Reactive nodules, also called polyps, sometimes develop on the vocal cords, most often in heavy smokers or in individuals who impose great strain on their vocal cords (singers' nodules).
By convention, singers' nodules are bilateral lesions and polyps are unilateral.
Adults, predominantly men, are most often affected.
Morphology
Gross:
These nodules are smooth, rounded, sessile or pedunculated excrescences,
generally only a few millimeters in the greatest dimension,
located usually on the true vocal cords.
Microscopically:
They are typically covered by squamous epithelium that may become keratotic, hyperplastic, or even slightly dysplastic.The core of the nodule is a loose myxoid connective tissue.
Because of their strategic location and accompanying inflammation, they characteristically change the character of the voice and often cause progressive hoarseness. They virtually never give rise to cancers.
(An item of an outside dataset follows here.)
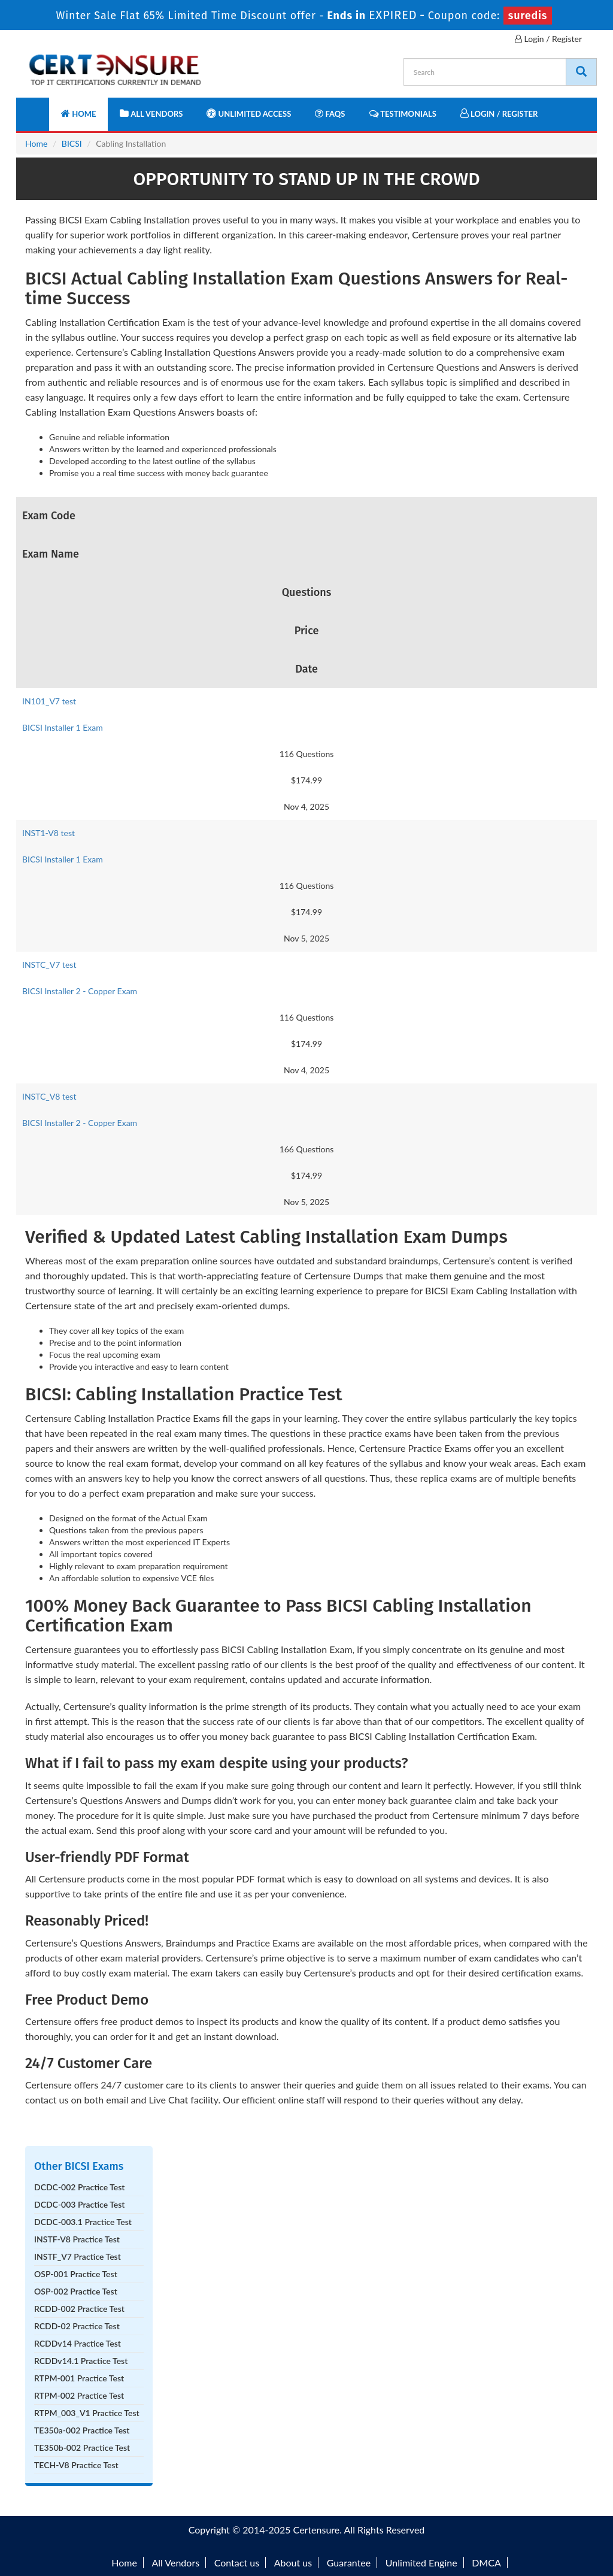 This screenshot has width=613, height=2576. What do you see at coordinates (81, 2430) in the screenshot?
I see `TE350a-002 Practice Test` at bounding box center [81, 2430].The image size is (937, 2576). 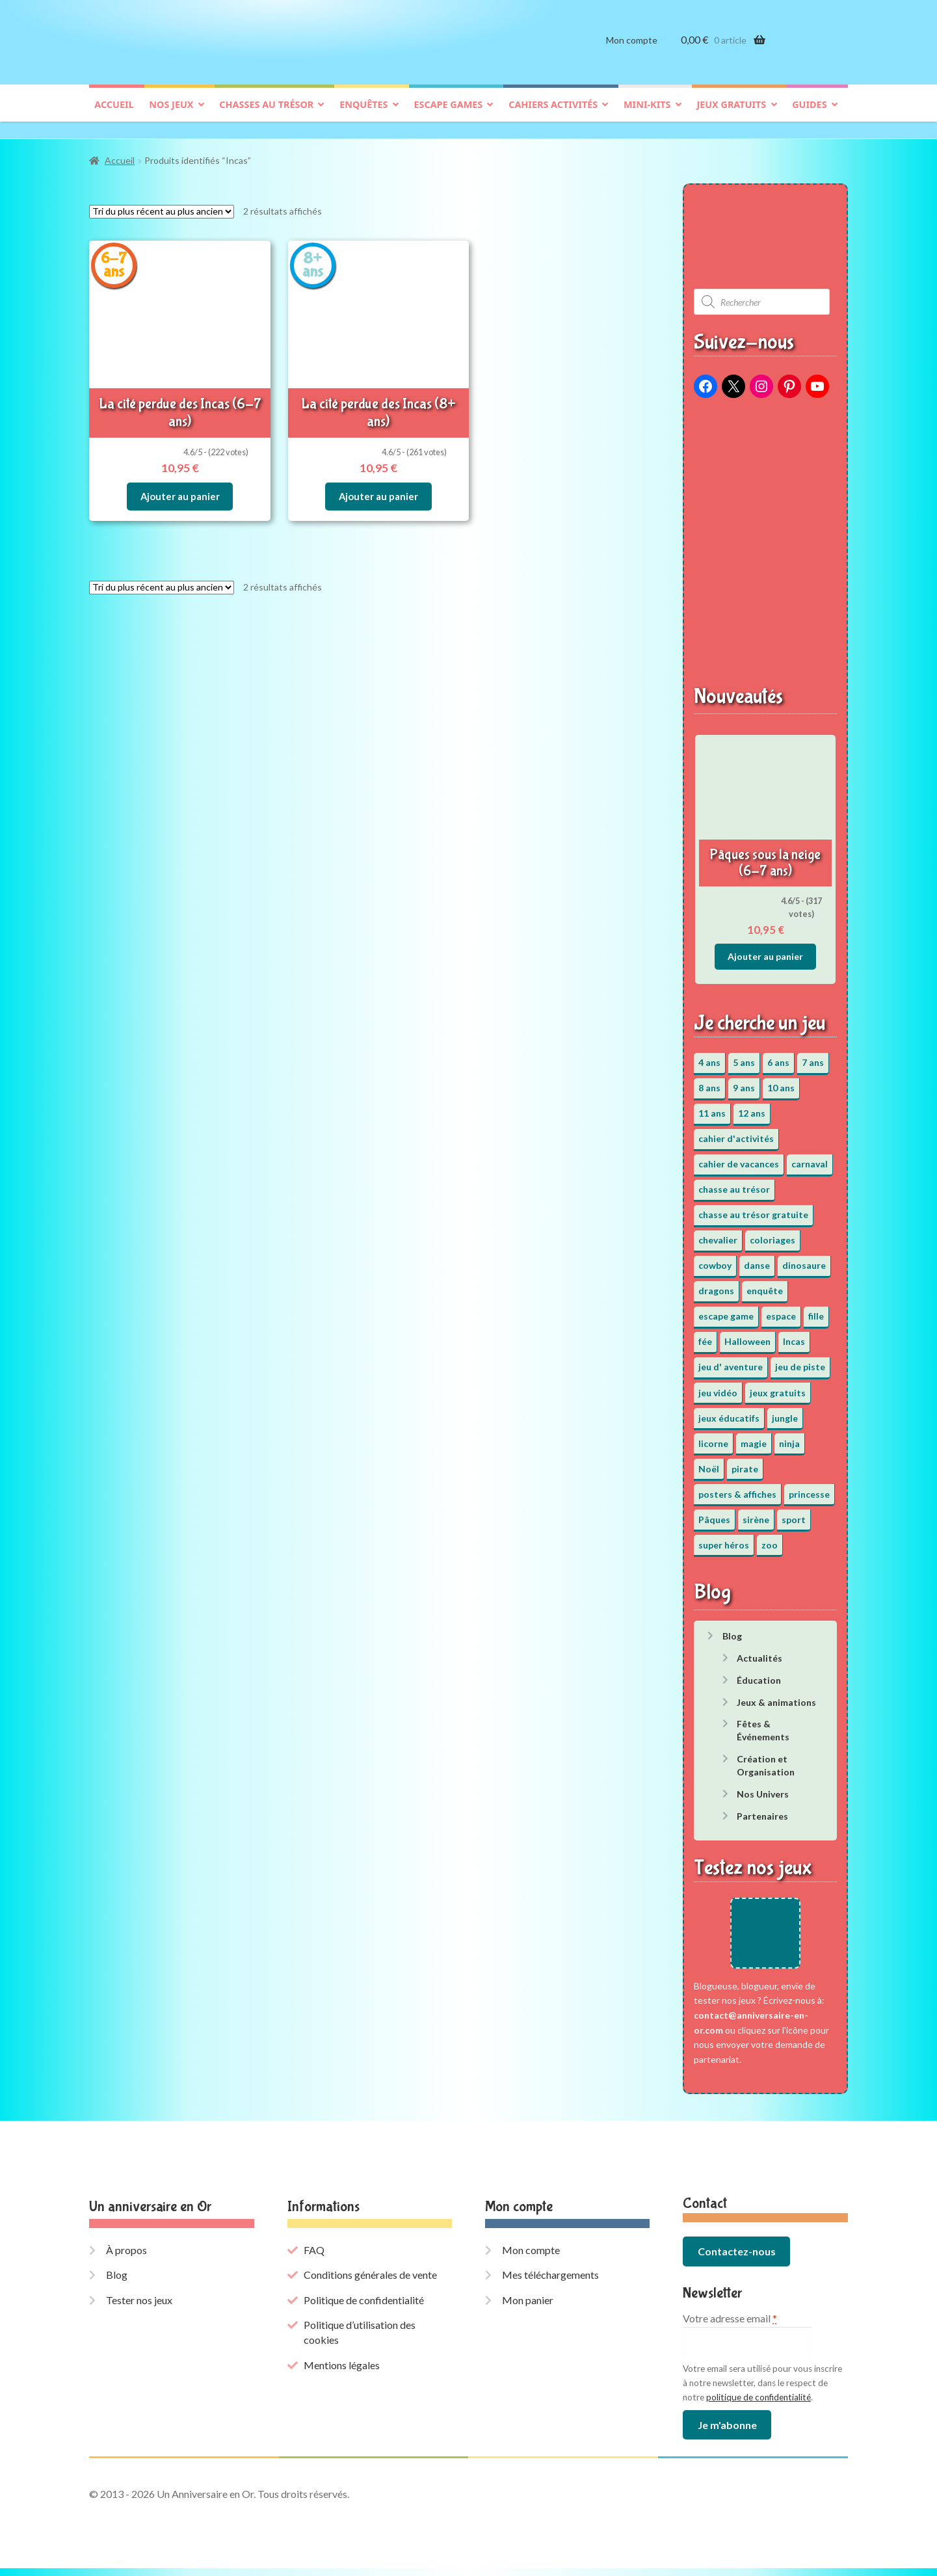 I want to click on chasse au trésor gratuite [chasse au trésor gratuite (20 éléments)], so click(x=753, y=1208).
SQUAMOUS PAPILLOMA AND PAPILLOMATOSIS
Laryngeal squamous papillomas are benign neoplasms, usually located on the true vocal cords, that form soft, raspberry-like excrescences rarely more than 1 cm in diameter.
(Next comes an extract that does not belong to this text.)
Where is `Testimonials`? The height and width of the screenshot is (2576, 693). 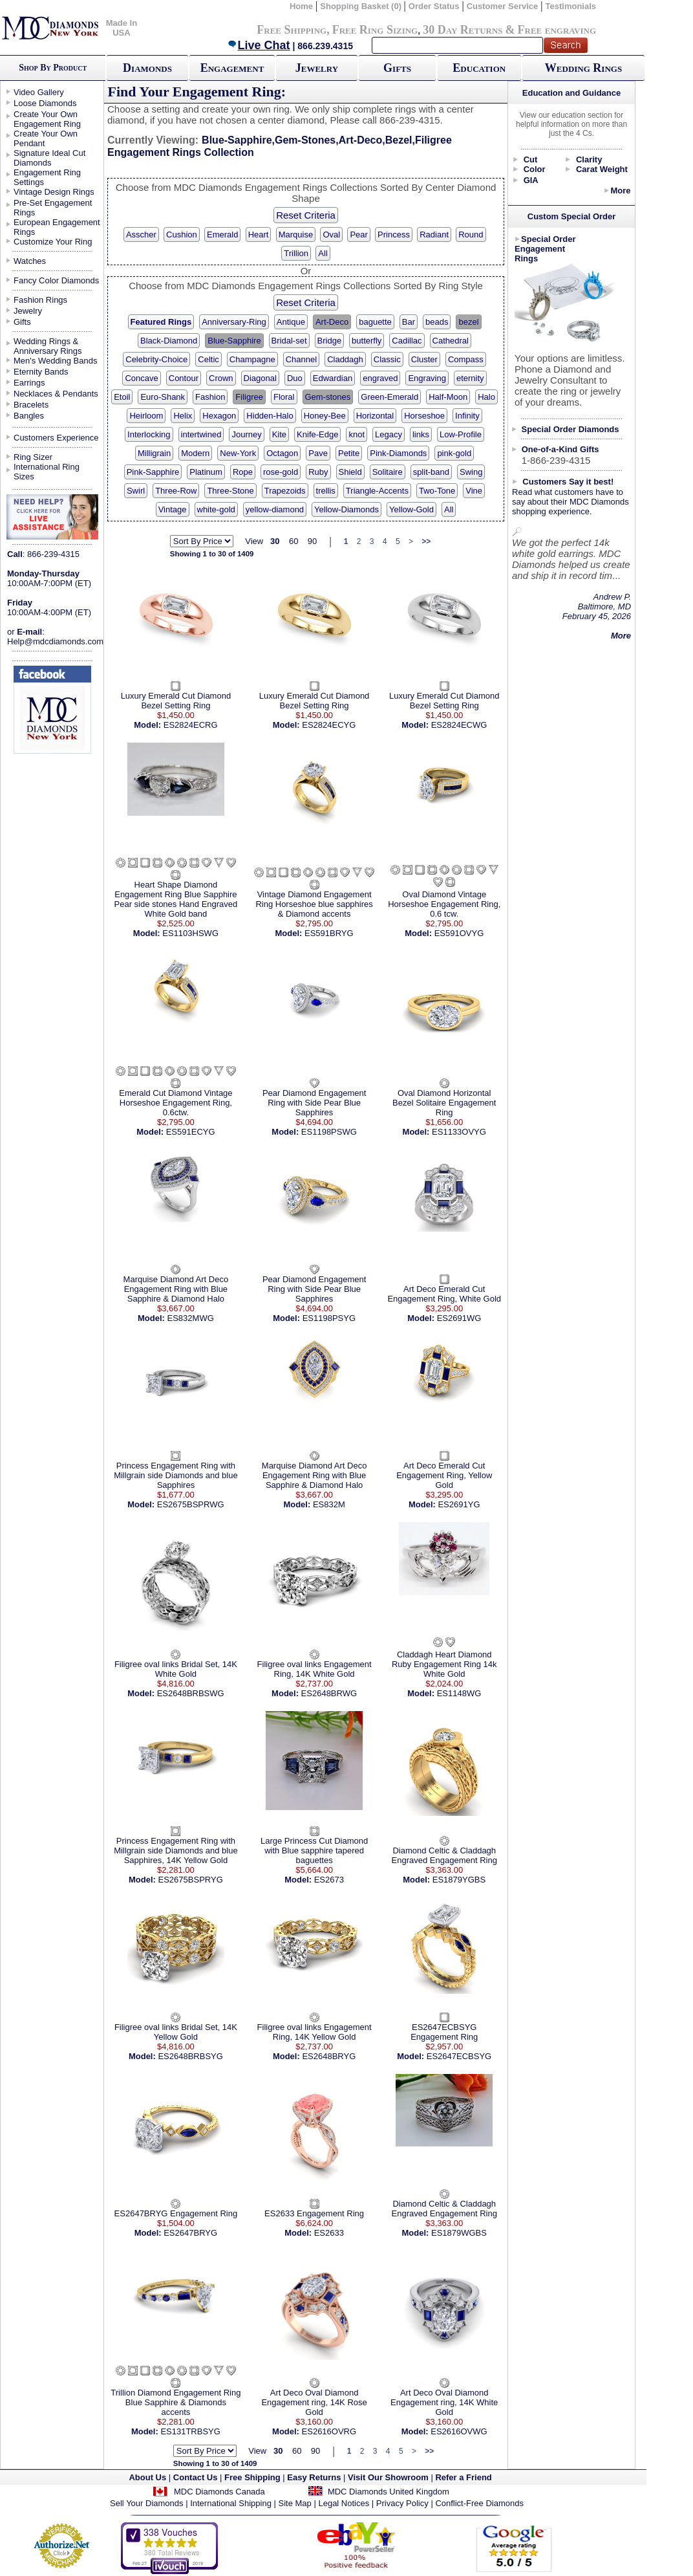
Testimonials is located at coordinates (571, 6).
On histologic examination, the papillomas are made up of multiple slender, finger-like projections supported by central fibrovascular cores and covered by an orderly stratified squamous epithelium.
The lesions are caused by HPV types 6 and 11.
They do not become malignant, but frequently recur. They often spontaneously regress at puberty.
CARCINOMA OF THE LARYNX
A spectrum of epithelial alterations is seen in the larynx. They range from hyperplasia, atypical hyperplasia, dysplasia, carcinoma in situ, to invasive carcinoma.
There are all gradations of epithelial hyperplasia of the true vocal cords, and the likelihood of the development of an overt carcinoma is directly proportional to the level of atypia when the lesion is first seen.
factors that contribute to increased risk include:
The various changes described are most often related to tobacco smoke, the risk being proportional to the level of exposure. Indeed, up to the point of frank cancer, the changes often regress after cessation of smoking.
Alcohol is also clearly a risk factor. Together smoking and alcohol increase the risk substantially.
Other factors that may contribute to increased risk include nutritional factors, exposure to asbestos, irradiation, and infection with HPV.
Morphology. About 95% of laryngeal carcinomas are typical squamous cell tumors. The tumor usually develops directly on the vocal cords, but it may arise above or below the cords.
FIGURE : Diagrammatic comparison of a benign papilloma and an exophytic carcinoma of the larynx to highlight their quite different appearances.
FIGURE 4: Laryngeal carcinoma. Note the large, ulcerated, fungating lesion involving the vocal cord and pyriform sinus. B, Histologic appearance of laryngeal squamous cell carcinoma. Note the atypical lining epithelium and invasive keratinizing cancer cells in the submucosa.